4.1.2 sur les dossiers critiques à refuser par Actiris

4.2. Effets de la réputation et de la performance dans le jugement des dossiers « inconnus »

Généralement, le monde domestique et le monde de l’opinion sont entremêlés au travers des argumentaires développés par les évaluateurs. Dans certaines épreuves, ces deux registres de justification n’agissent pas de pair. Par exemple, dans le cas d’un dossier où l’opérateur est inconnu de l’Office de l’Emploi. Les évaluateurs ne peuvent, en conséquence, se servir de l’expérience de collaborations antérieures pour éclairer certains aspects du dossier qui leur posent question. L’opérateur inconnu est dans un état

de petitesse en phase de sélection par rapport à ses homologues qui sont

connus des SRP. Il est en quelque sorte « banal » aux yeux des évaluateurs.

Pour quitter cette posture, il doit démarquer son dossier par rapport à ceux de ses pairs afin de se voir jugé positivement par les évaluateurs.

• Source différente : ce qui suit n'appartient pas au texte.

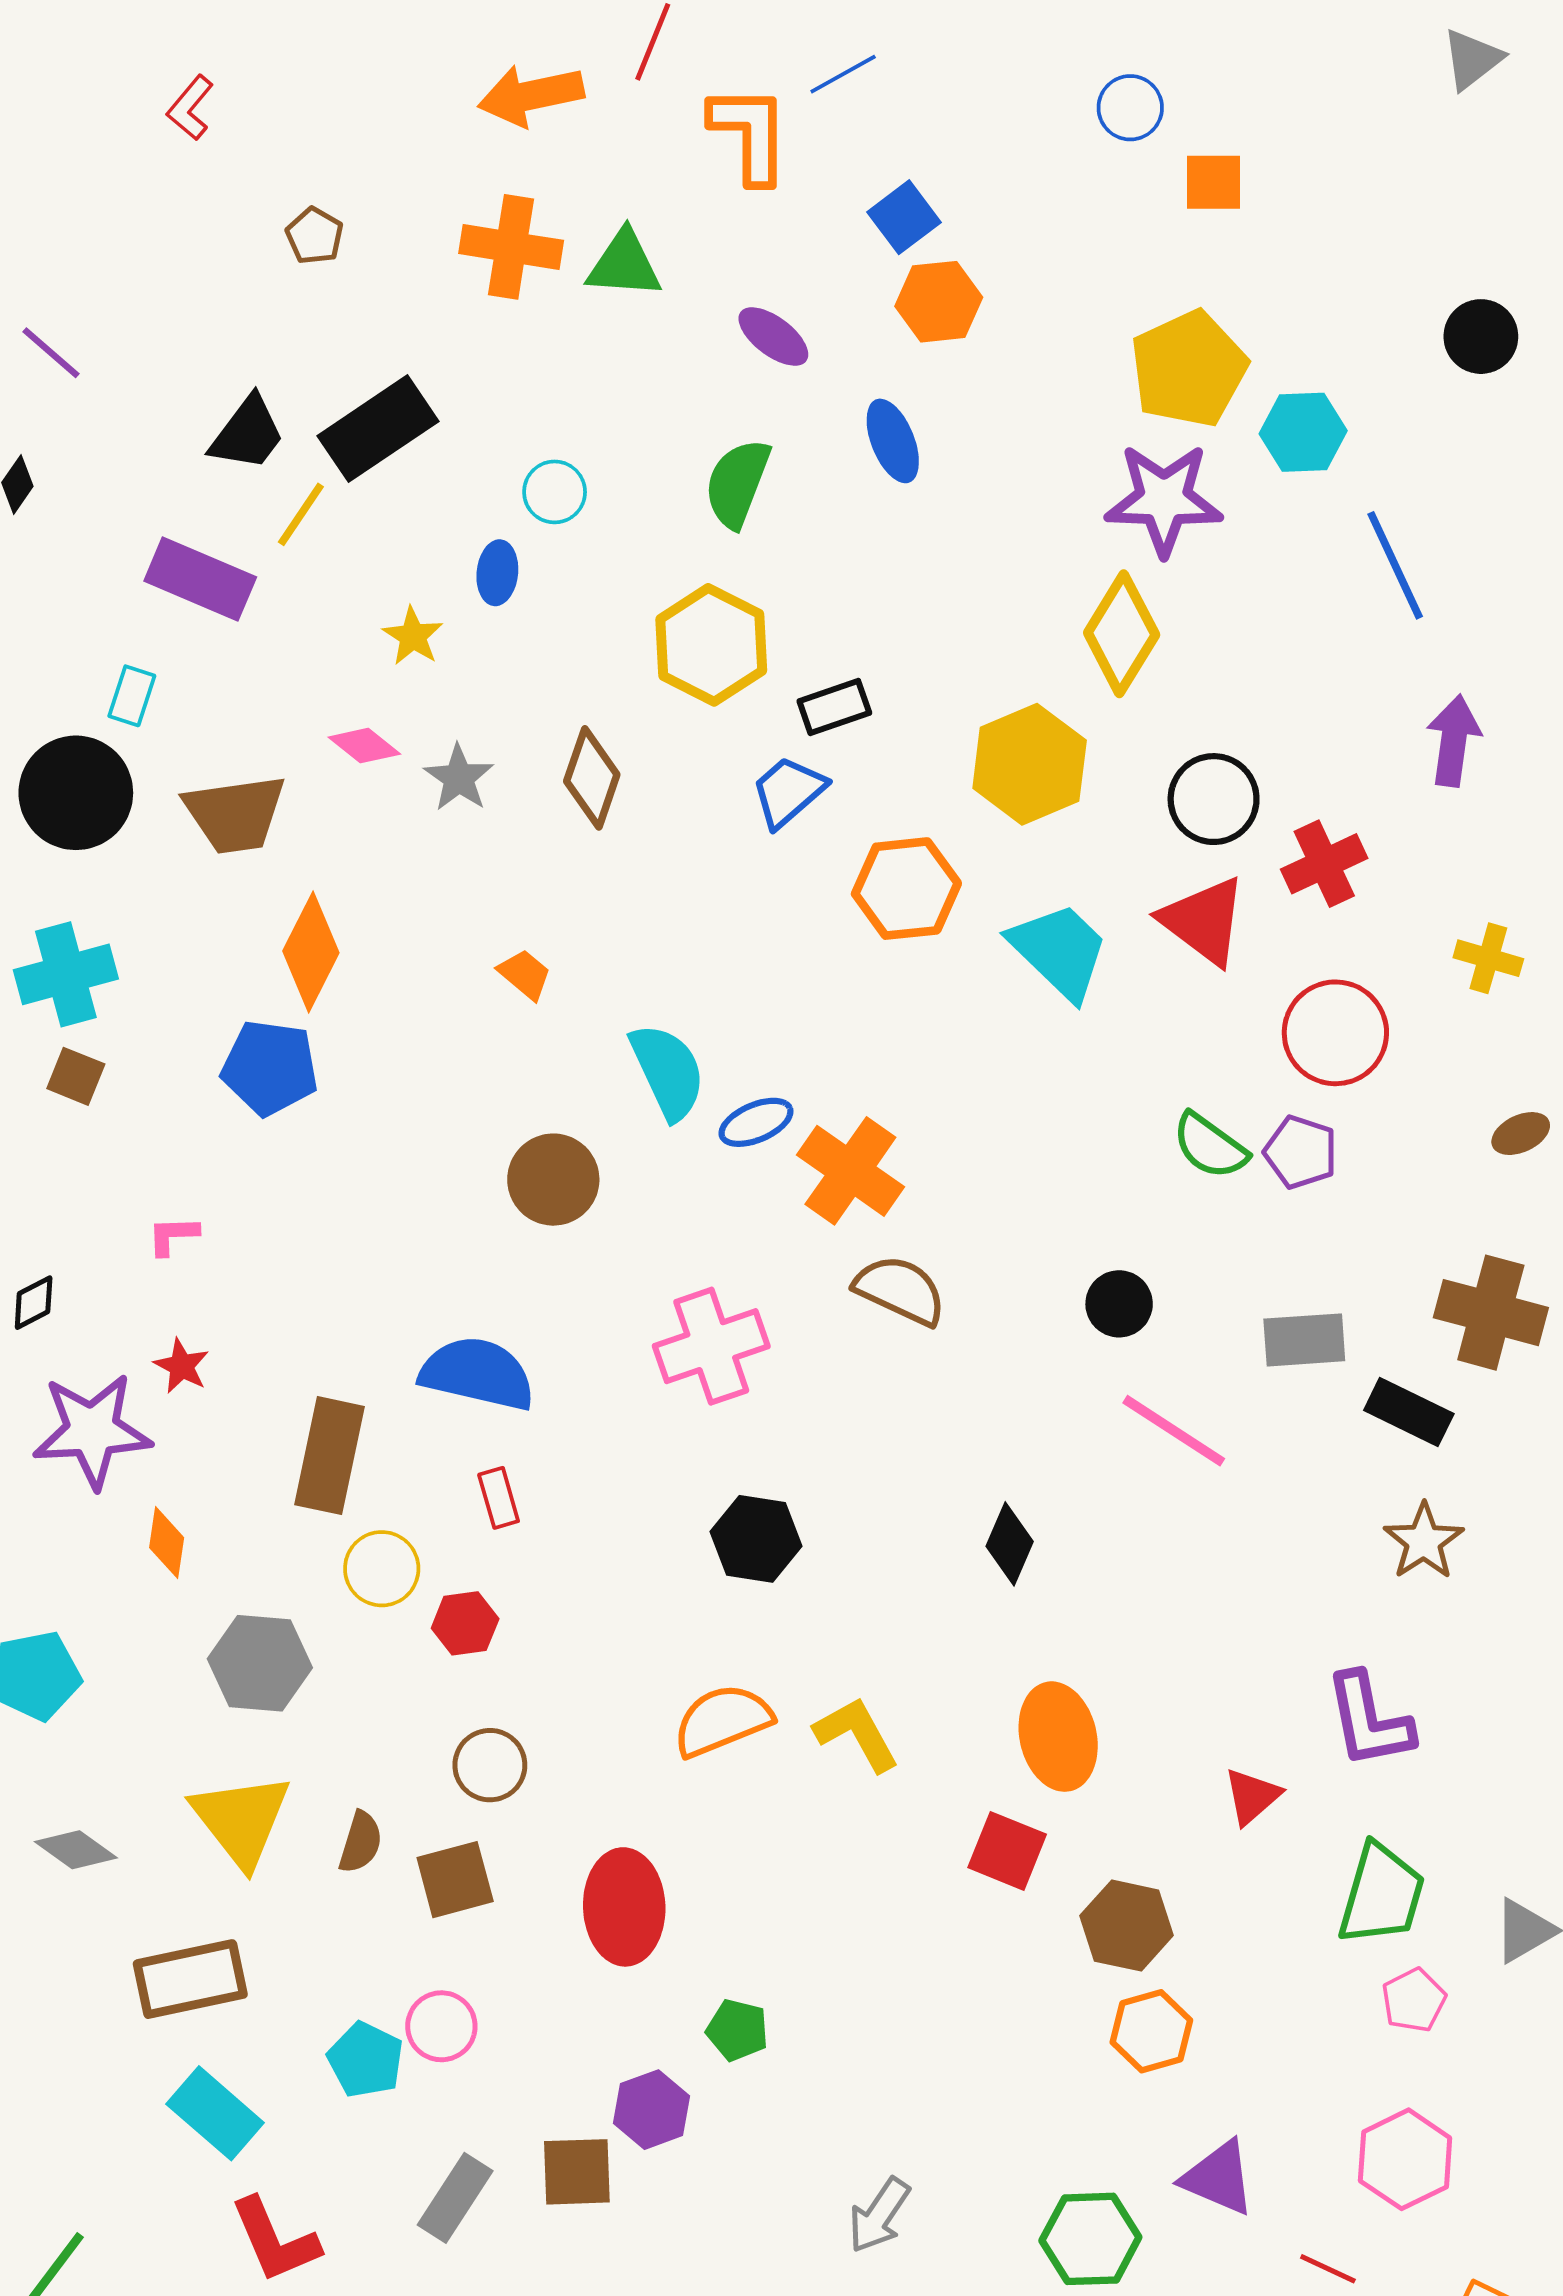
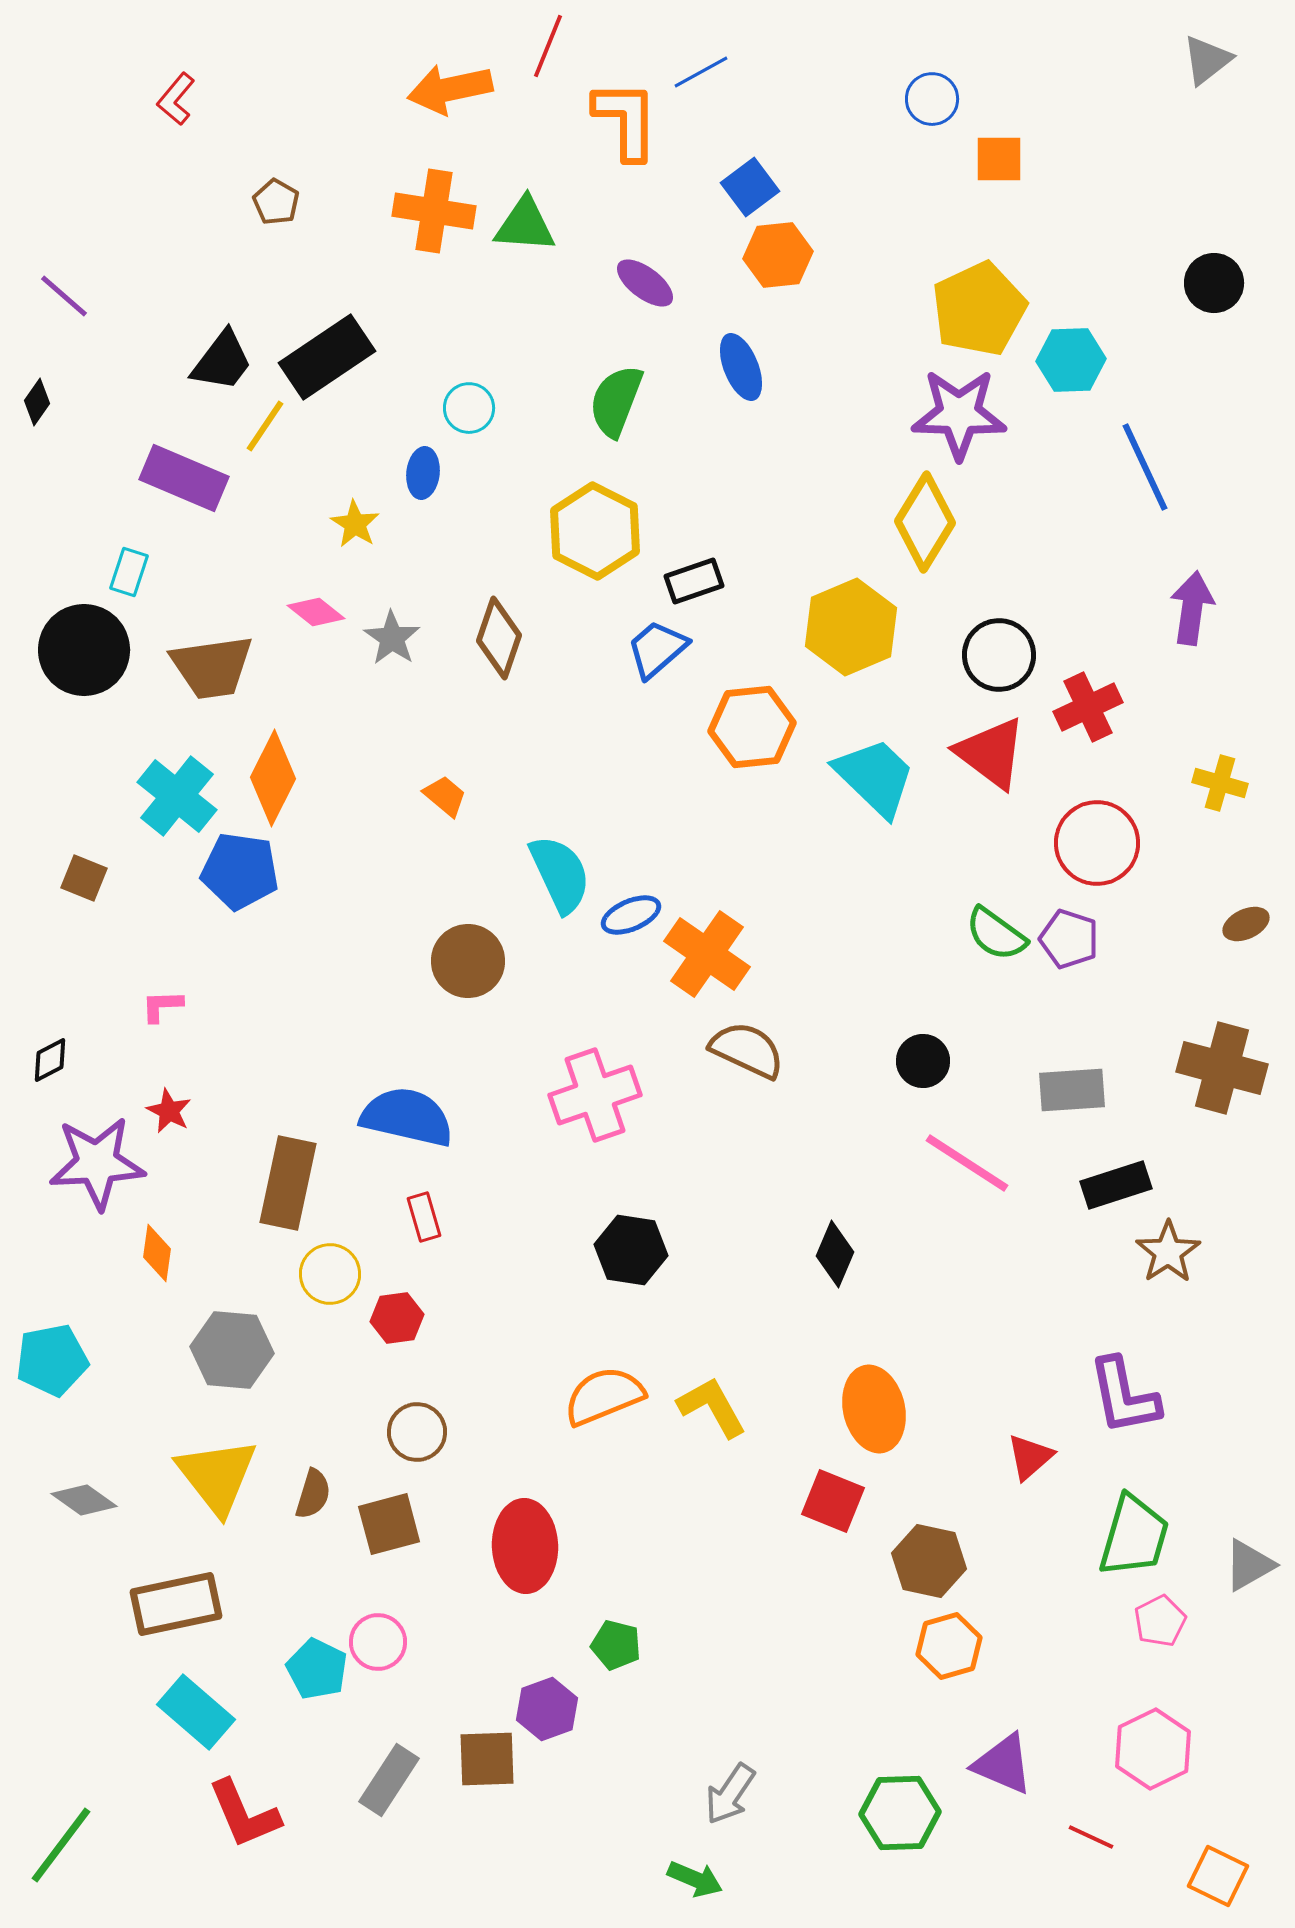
cyan cross: (66, 974) -> (177, 796), moved, turned -36
black rectangle: (1409, 1412) -> (1116, 1185), moved, turned -44

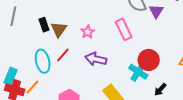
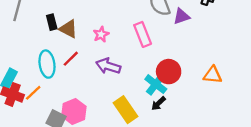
purple triangle: (156, 11) -> (181, 16), turned 35
brown triangle: (59, 29) -> (68, 29), turned -42
black arrow: (160, 90) -> (158, 103), moved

Dans le cadre de la procédure de sélection, les évaluateurs d’Actiris regardent l’expérience de l’opérateur en matière d’accompagnement des demandeurs d’emploi. Qu’ils soient connus ou non de l’Office, les opérateurs doivent expliquer dans le dossier de candidature leur expertise et fournir un curriculum vitae (cv) du formateur qui encadrera les chercheurs d’emploi. Un des dossiers contient, tout comme le dossier critique précédent, un cv « médiocre » d’après les dires des évaluateurs. Ces derniers développeront-ils le même type d’argumentaire vis-à-vis de ce nouvel opérateur ? Laisseront- ils une chance à celui-ci ? Dans le cadre du suivi des demandeurs d’emploi, le formateur doit les aider à rédiger un cv. À partir du moment où l’opérateur, lui-même ne sait pas rédiger correctement le cv de son formateur, comment pourra-t-il en réaliser avec les demandeurs d’emploi. Les évaluateurs s’interrogent sur la qualité du travail que l’opérateur pourra fournir. Comme ce dernier n’a jamais été partenaire d’Actiris, il est difficile pour les évaluateurs de se baser sur les résultats de collaborations antérieures qui pourraient démontrer la qualité du travail fourni par l’opérateur.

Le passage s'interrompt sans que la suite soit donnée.